Non è una metalmeccanica, come i suoi compagni di Termini. Si definisce “Insegnante - Musicoterapeuta precaria”. Ha 29 anni e ha lasciato Messina nel 2005 per approdare a Modena. Qui è cominciata la sua lunga trafila. Faceva la supplente nella scuola dell’infanzia, quando la chiamavano perché mancava qualcuno. I 400 euro percepiti ogni mese non bastavano per pagare l’affitto. Così nel weekend distribuiva giornali gratuiti davanti al duomo, oppure collaborava con la Coop come hostess-promoter. “Un esperienza da extracomunitaria”, sostiene.
Oggi è ancora precaria. Per tre anni ha lavorato a scuola tutto l’anno, mentre d’estate prestava la sua attività a un “Piano bar”. La Gelmini ha però impedito le supplenze annuali, racconta, e così ora presta la sua attività in una scuola comunale. Ha un’inutile laurea in scienze dell’educazione e si è specializzata in Musicoterapia.
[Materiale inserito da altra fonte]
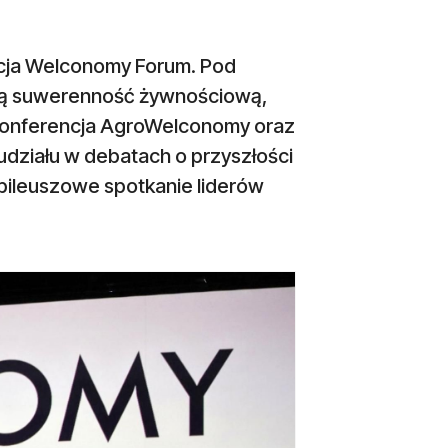
dycja Welconomy Forum. Pod
ią suwerenność żywnościową,
 konferencja AgroWelconomy oraz
udziału w debatach o przyszłości
jubileuszowe spotkanie liderów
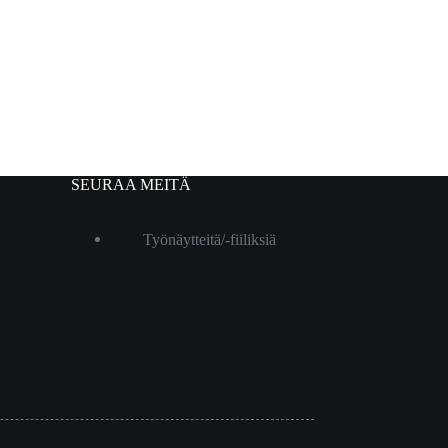
SEURAA MEITÄ
Työnäytteitä/-fiiliksiä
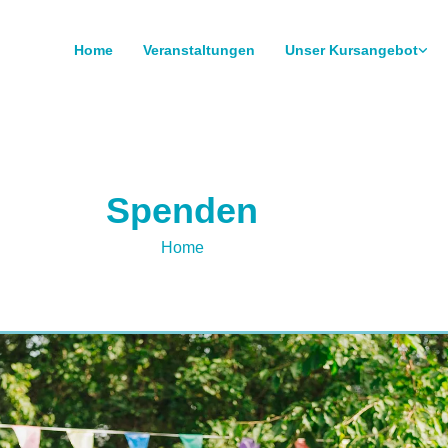
Home
Veranstaltungen
Unser Kursangebot
Spenden
Home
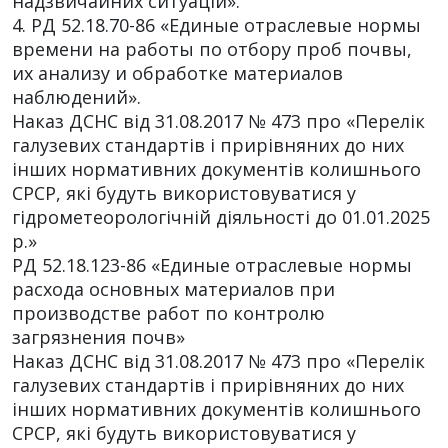
надзвичайних ситуацій».
4. РД 52.18.70-86 «Единые отраслевые нормы
времени на работы по отбору проб почвы,
их анализу и обработке материалов
наблюдений».
Наказ ДСНС від 31.08.2017 № 473 про «Перелік
галузевих стандартів і прирівняних до них
інших нормативних документів колишнього
СРСР, які будуть використовуватися у
гідрометеорологічній діяльності до 01.01.2025
р.»
РД 52.18.123-86 «Единые отраслевые нормы
расхода основных материалов при
производстве работ по контролю
загрязнения почв»
Наказ ДСНС від 31.08.2017 № 473 про «Перелік
галузевих стандартів і прирівняних до них
інших нормативних документів колишнього
СРСР, які будуть використовуватися у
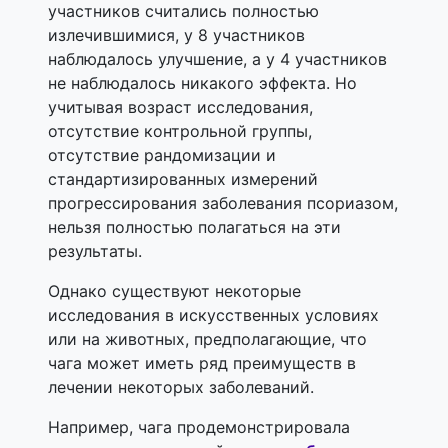
участников считались полностью
излечившимися, у 8 участников
наблюдалось улучшение, а у 4 участников
не наблюдалось никакого эффекта. Но
учитывая возраст исследования,
отсутствие контрольной группы,
отсутствие рандомизации и
стандартизированных измерений
прогрессирования заболевания псориазом,
нельзя полностью полагаться на эти
результаты.
Однако существуют некоторые
исследования в искусственных условиях
или на животных, предполагающие, что
чага может иметь ряд преимуществ в
лечении некоторых заболеваний.
Например, чага продемонстрировала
Ha lavorato ad un progetto con ammalati di Parkinson e sta frequentando un corso di “Counseling Scolastico”.
Insomma non è proprio una bambocciona pigra e svogliata. Il suo sogno? “Lavorare come libera professionista Musicoterapeuta”. Ma questo non le consentirebbe di pagare l’affitto. C’è un aspetto positivo nella sua storia. E’ l’incontro con Paolo, un altro precario, musicista. Con tanto coraggio si sono sposati e hanno messo in piedi, con un collega, un trio acustico. Ogni tanto vanno a fare qualche serata.
Un modo per campare.
Ecco lei ha abbandonato l’isola, le sue radici, per cercare fortuna nel ricco Nord. I suoi concittadini di Termini Imerese, rimangono abbarbicati alla loro fabbrica. Chi è più precario? Sono storie diverse che cercano di farsi strada, arrivano anche sui network. Come il gruppo di Facebook dedicato a “Diciamo basta al precariato e alle disoccupazioni”. Ha scritto un lettore commentando la lettera: “Vivere da precario significa vivere una vita ai limiti della sopportazione e del vivere civile, consapevoli di essere, senza esagerare, i nuovi schiavi”. Altro che competizione tra giovani e anziani. Altro che la poco produttiva collaborazione (o complicità) con le smanie di Renato Brunetta o con le controriforme del ministro Maurizio Sacconi e i tagli della Gelmini. Un ritorno all’autonomia sindacale non guasterebbe.